Gleiches gleich und Ungleiches ungleich zu behandeln ist ein wichtiger Grundsatz der Gerechtigkeit. Allerdings gibt es noch andere Maßstäbe, an denen man sein Handeln messen muss, und Sie sind keine Maschine, die bei bestimmten Verfehlungen entsprechende Strafen auswirft. Auch im Strafprozessrecht kennt man neben dem Legalitätsprinzip, das eine Verfolgung von Straftaten anordnet, das Opportunitätsprinzip, welches bei kleineren Verstößen oder geringer Schuld von Sanktionen absehen lässt. Man muss sich daher überlegen: Warum werden Regelverstöße an der Schule überhaupt geahndet? Wahrscheinlich erreichen sie kein Ausmaß, das unbedingt eine Vergeltung fordert, etwa im Sinne Kants: »Hat er aber gemordet, so muss er sterben; es gibt hier kein Surrogat zur Befriedigung der Gerechtigkeit.« In den meisten Fällen wird es um die Erziehung und die Aufrechterhaltung eines geregelten Schulbetriebs gehen.

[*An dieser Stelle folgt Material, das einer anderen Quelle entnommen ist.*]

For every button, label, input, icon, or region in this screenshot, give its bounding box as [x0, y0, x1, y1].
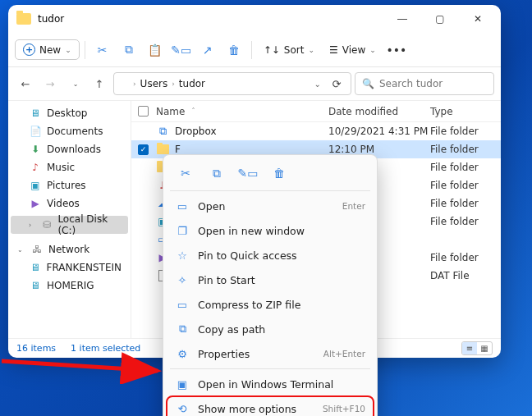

Wie wichtig Konsequenz und Gleichbehandlung für Schüler sind, ist eine pädagogische Frage, die mehr in Ihr Fachgebiet fällt, weniger in meines. Aus ethischer Sicht scheint mir eine Bestrafung nicht in jedem Fall erforderlich. Friedrich Nietzsche hat hier einen wichtigen Aspekt aufgezeigt: »Mit erstarkender Macht nimmt ein Gemeinwesen die Vergehungen des Einzelnen nicht mehr so wichtig, weil sie ihm nicht mehr in gleichem Maße wie früher für das Bestehen des Ganzen als gefährlich und umstürzend gelten dürfen.« Er sah das in Form der Gnade verwirklicht, ich würde nicht diesen Begriff verwenden, aber bei einem funktionierenden Schulleben einen Ermessensspielraum als möglich, ja sogar sinnvoll ansehen. Dieses Ermessen hat jedoch Grenzen: Es darf nicht zur reinen Willkür werden oder sich auf ablehnungswürdige Kriterien stützen; wenn Sie etwa Schüler bestraften, Schülerinnen dagegen nicht, oder gar Unterschiede machten nach Herkunft, Hautfarbe und persönlichen Vorlieben.